Gedichte und Miniaturen

Und von dieser gibt es in seinem neuen Buch „Nichts, nur. Gedichte und Miniaturen“ eine Menge. „Nichts, nur“, weil es vor jedes seiner Gedichte passen würde. Ein Moment, scheinbar unbedeutend, wohinter sich oftmals die magischen und wichtigen Details des Lebens verstecken. Auf ganzen 240 Seiten findet man Walle Sayers Sichtweise auf die kleinen Dinge aus 35 Jahren wieder. Verpackt in Prosagedichten, Erzählminiaturen und Gedichten. „Es hat etwas Romanhaftes, wenn man es biografisch betrachtet“, verrät er zu Beginn seiner Lesung. In insgesamt 15 Kapiteln nimmt der Dichter die Leser von seinem Kindheitsdorf im Landkreis Tübingen bis hin in die Gegenwart mit. Dazwischen einige unveröffentlichte Gedichte aus alten Zeiten, die er neben seine neueren Werke stellt.

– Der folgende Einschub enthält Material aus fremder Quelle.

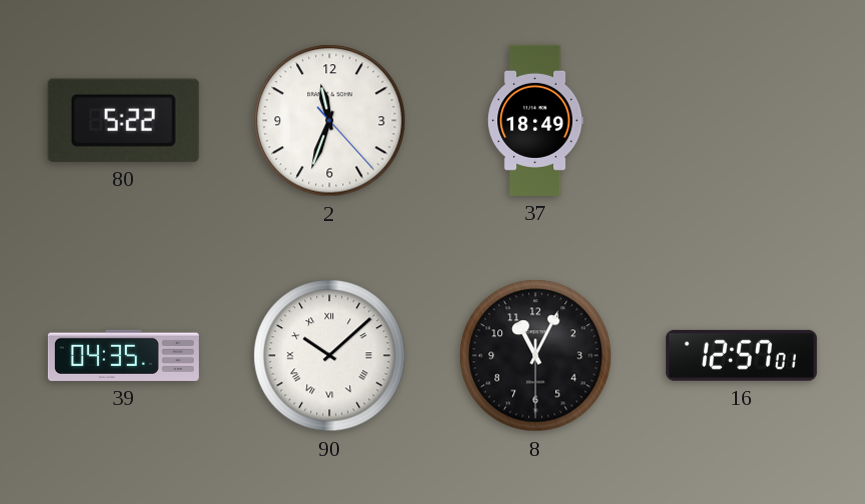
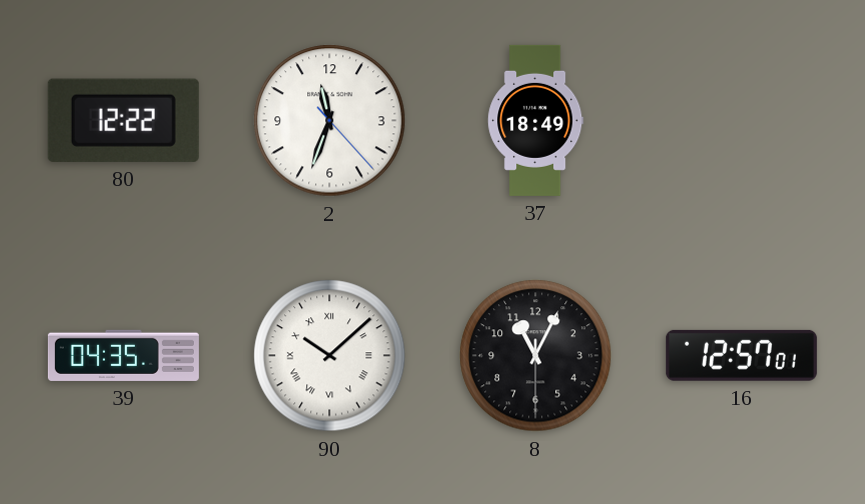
80: 5:22 -> 12:22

Dabei werden sie chronologisch nach seinem Lebensstationen sortiert. So bieten sie dem Leser die Möglichkeit, Momente aus seinem Leben aus den Augen des jungen und älteren Sayers zu lesen. „Es ist schön zu sehen, dass Texte, die man als junger Autor geschrieben hat, immer noch Bestand haben“, erzählt er. So auch sein Gedicht „Ein handgeschriebener Lebenslauf“, in dem der damals 26-jährige Walle Sayer sein bisheriges Leben in kurzen Zeilen zusammenfasste.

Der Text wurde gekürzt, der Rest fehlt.